Há críticas de que os investimentos ampliam de forma limitada a capacidade hospitalar e o número de leitos, ao reformar ou ampliar unidades já existentes. Mas esse veterano médico responde que “não se deve superdimensionar o sistema”, com custos de manutenção e operação desnecessários para municípios pobres. “Trata-se de estruturar uma boa rede de saúde na região de 11 municípios com o foco na atenção primária”, e para isso a Norte Energia construiu 30 UBS, distribuídas por cinco municípios, sete apenas em Altamira, acrescentou.

“Com essa atenção, mais o saneamento e outras medidas preventivas, se reduzirá a pressão por leitos hospitalares”, apontou Ladislau. No Hospital Municipal de Altamira são registradas cerca de 1.500 internações anuais de menores de cinco anos, a maioria por diarreia, um problema evitável com saneamento, acrescentou. O reassentamento de moradores de palafitas e áreas que serão inundadas pelas represas de Belo Monte, em novos bairros construídos em terras altas e secas, já reduzirá muito os casos de diarreia, ressaltou.

Toda essa infraestrutura oferecida pela Norte Energia dependerá da gestão municipal e do pessoal que prestará serviços, incluindo o de manutenção.

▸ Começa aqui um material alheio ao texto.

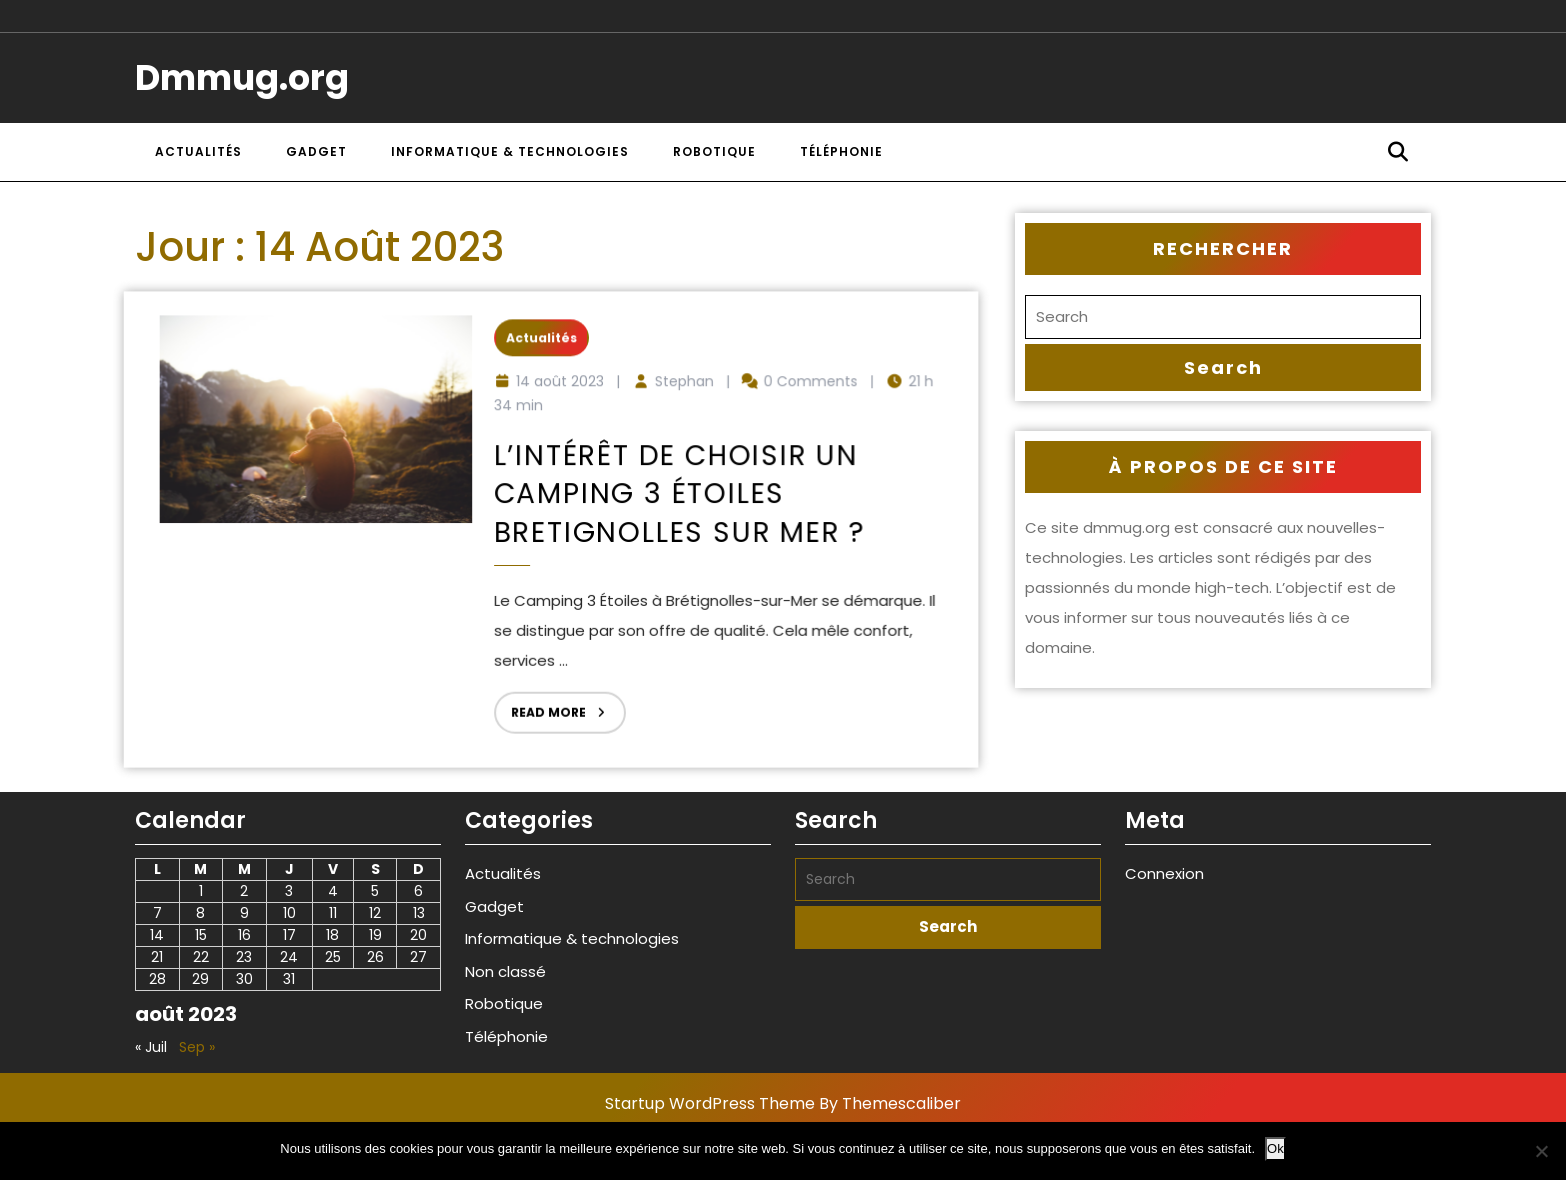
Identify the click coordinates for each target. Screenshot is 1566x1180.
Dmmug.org (242, 77)
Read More (552, 696)
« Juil (151, 1047)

Brasil Novo é um município pobre ao qual quase não chegaram os benefícios de Belo Monte e enfrentará dificuldades para manter seu hospital, admitiu Carvalho. Não faltam médicos graças ao programa Mais Médicos do governo central, que contratou milhares de profissionais cubanos dispostos a trabalhar no interior do Brasil, e que também está conseguindo a participação de médicos brasileiros, acrescentou.

Mas um hospital precisa de cirurgiões e outros especialistas mais difíceis de atrair para os municípios amazônicos. Corre-se o risco de os hospitais com capacidade entre 32 e 42 leitos em Brasil Novo e outros dois municípios ficarem ociosos porque suas populações oscilam entre 15 mil e 25 mil habitantes e os doentes mais graves buscarão atendimento nos centros maiores e melhor equipados de Altamira.

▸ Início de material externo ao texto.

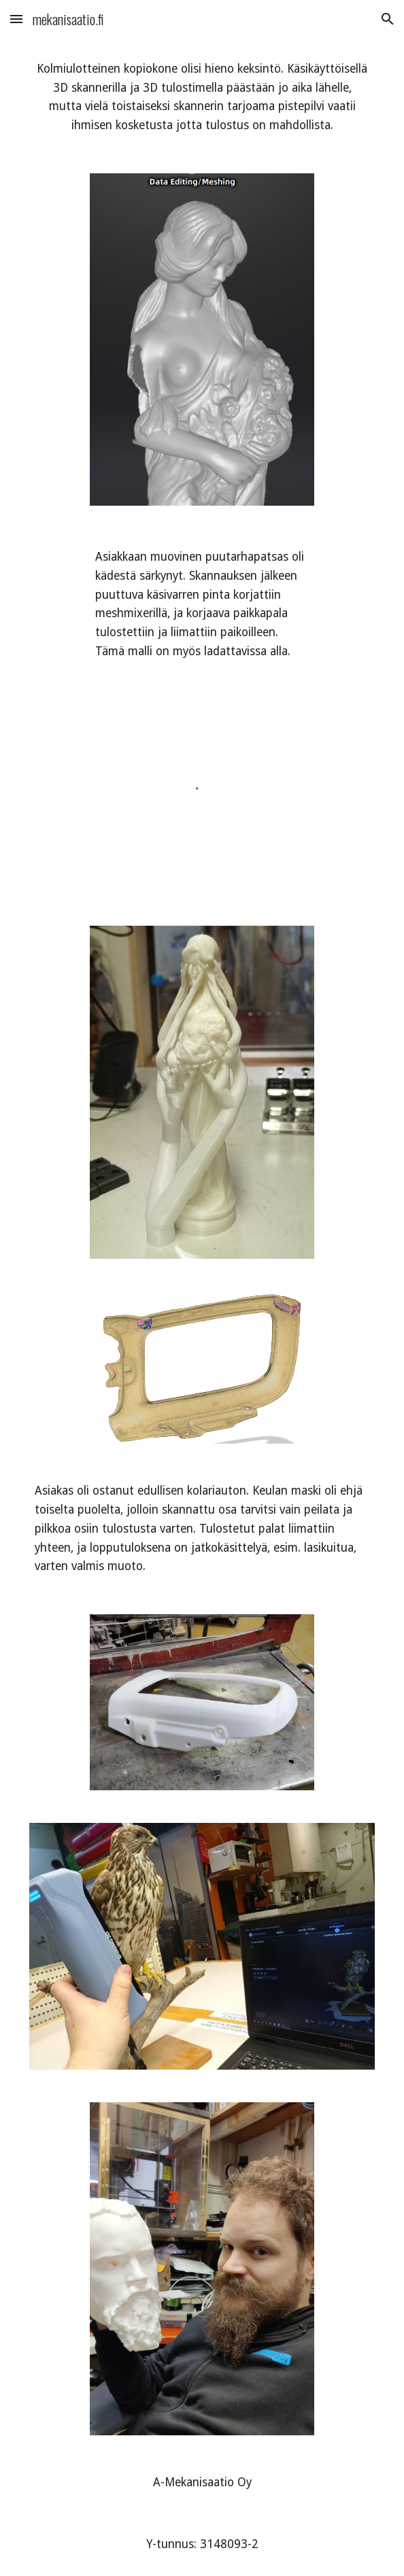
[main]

A dificuldade em atrair pessoal qualificado tem um exemplo no curso de medicina da Universidade Federal do Pará, com sede em Altamira, que não pôde ser aberto por falta de professores com doutorado. Além disso, os residentes criticam a empresa pelo atraso nesses projetos de saúde, que deveriam ter se adiantado ao aumento da demanda pela presença de funcionários vindos de fora, para assim cumprir um de seus compromissos nesse setor.

Ao atraso somou-se o fechamento temporário de serviços para construir novas instalações. Foi o caso do Hospital Geral, para o qual se aproveitou um modesto prédio de saúde primária em um bairro pobre de Altamira para ser transformado em um grande hospital. “O que já era precário, piorou”, afirmou Marcelo Salazar, coordenador do não governamental Instituto Socioambiental em Altamira.